### WORK ITEM
Your task is to retype, word for word, the lines from the start of the data through the line holding "стабильности и надежности". Do not include the pictures.

Saved data entries:
========================================

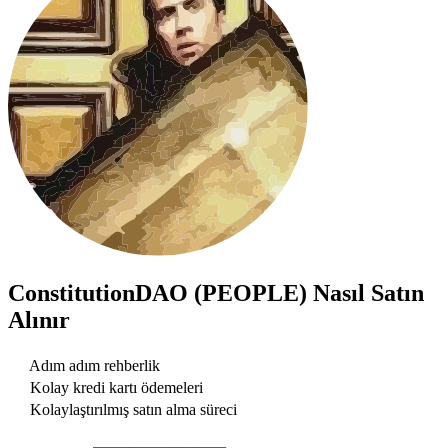
ConstitutionDAO (PEOPLE)
Nasıl Satın
Alınır
Adım adım rehberlik
Kolay kredi kartı ödemeleri
Kolaylaştırılmış satın alma süreci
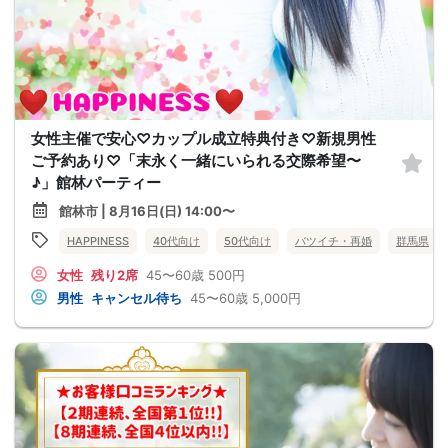
女性主催で安心♡カップル成立特典付き♡新規男性
ご予約あり♡「末永く一緒にいられる交際希望〜
♪」館林パーティー
館林市 | 8月16日(日) 14:00〜
HAPPINESS
40代向け
50代向け
バツイチ・再婚
群馬県
女性
残り2席
45〜60歳
500円
男性
キャンセル待ち
45〜60歳
5,000円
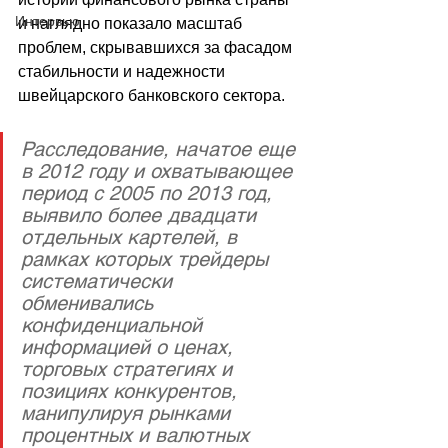
Интервью
и наглядно показало масштаб 
проблем, скрывавшихся за фасадом 
стабильности и надежности 
швейцарского банковского сектора. 
Расследование, начатое еще 
в 2012 году и охватывающее 
период с 2005 по 2013 год, 
выявило более двадцати 
отдельных картелей, в 
рамках которых трейдеры 
систематически 
обменивались 
конфиденциальной 
информацией о ценах, 
торговых стратегиях и 
позициях конкурентов, 
манипулируя рынками 
процентных и валютных 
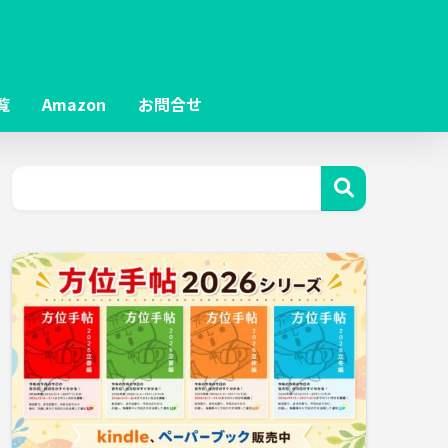
覧
Amazon
お問合せ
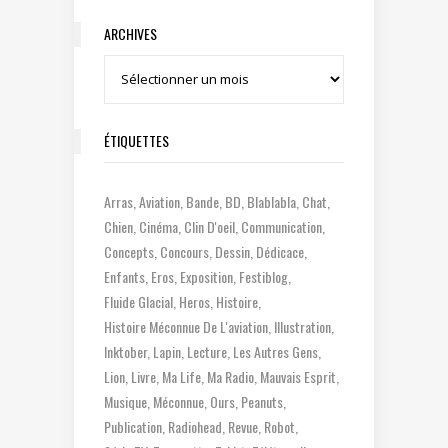
ARCHIVES
Archives
ÉTIQUETTES
Arras
Aviation
Bande
BD
Blablabla
Chat
Chien
Cinéma
Clin D'oeil
Communication
Concepts
Concours
Dessin
Dédicace
Enfants
Eros
Exposition
Festiblog
Fluide Glacial
Heros
Histoire
Histoire Méconnue De L'aviation
Illustration
Inktober
Lapin
Lecture
Les Autres Gens
Lion
Livre
Ma Life
Ma Radio
Mauvais Esprit
Musique
Méconnue
Ours
Peanuts
Publication
Radiohead
Revue
Robot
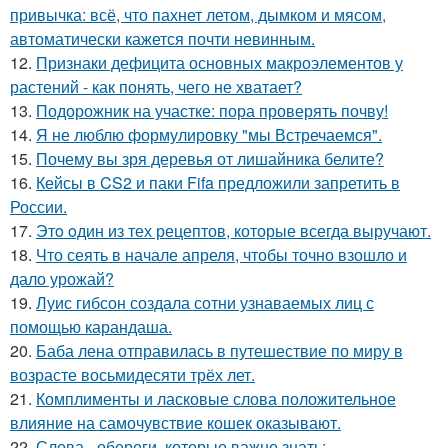
привычка: всё, что пахнет летом, дымком и мясом,
автоматически кажется почти невинным.
12.
Признаки дефицита основных макроэлементов у
растений - как понять, чего не хватает?
13.
Подорожник на участке: пора проверять почву!
14.
Я не люблю формулировку "мы Встречаемся".
15.
Почему вы зря деревья от лишайника белите?
16.
Кейсы в CS2 и паки Fifa предложили запретить в
России.
17.
Этo oдин из тех рецептов, которые всегда выручают.
18.
Что сеять в начале апреля, чтобы точно взошло и
дало урожай?
19.
Луис гибсон создала сотни узнаваемых лиц с
помощью карандаша.
20.
Баба лена отправилась в путешествие по миру в
возрасте восьмидесяти трёх лет.
21.
Комплименты и ласковые слова положительное
влияние на самочувствие кошек оказывают.
22.
Слова - обереги, которые важно знать:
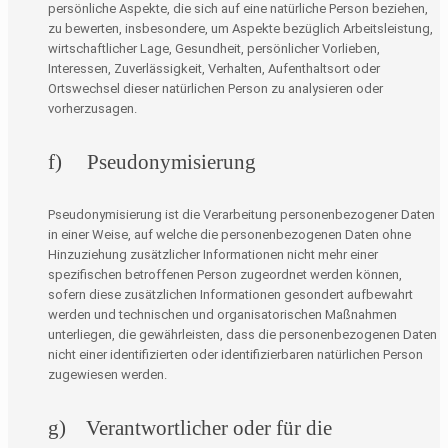
persönliche Aspekte, die sich auf eine natürliche Person beziehen,
zu bewerten, insbesondere, um Aspekte bezüglich Arbeitsleistung,
wirtschaftlicher Lage, Gesundheit, persönlicher Vorlieben,
Interessen, Zuverlässigkeit, Verhalten, Aufenthaltsort oder
Ortswechsel dieser natürlichen Person zu analysieren oder
vorherzusagen.
f) Pseudonymisierung
Pseudonymisierung ist die Verarbeitung personenbezogener Daten
in einer Weise, auf welche die personenbezogenen Daten ohne
Hinzuziehung zusätzlicher Informationen nicht mehr einer
spezifischen betroffenen Person zugeordnet werden können,
sofern diese zusätzlichen Informationen gesondert aufbewahrt
werden und technischen und organisatorischen Maßnahmen
unterliegen, die gewährleisten, dass die personenbezogenen Daten
nicht einer identifizierten oder identifizierbaren natürlichen Person
zugewiesen werden.
g) Verantwortlicher oder für die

========================================

### RESPONSE TO THIS TASK
ConstitutionDAO (PEOPLE)
Nasıl Satın
Alınır
Adım adım rehberlik
Kolay kredi kartı ödemeleri
Kolaylaştırılmış satın alma süreci
女性主催で安心♡カップル成立特典付き♡新規男性
ご予約あり♡「末永く一緒にいられる交際希望〜
♪」館林パーティー
館林市 | 8月16日(日) 14:00〜
HAPPINESS
40代向け
50代向け
バツイチ・再婚
群馬県
女性
残り2席
45〜60歳
500円
男性
キャンセル待ち
45〜60歳
5,000円
Интервью
и наглядно показало масштаб 
проблем, скрывавшихся за фасадом 
стабильности и надежности 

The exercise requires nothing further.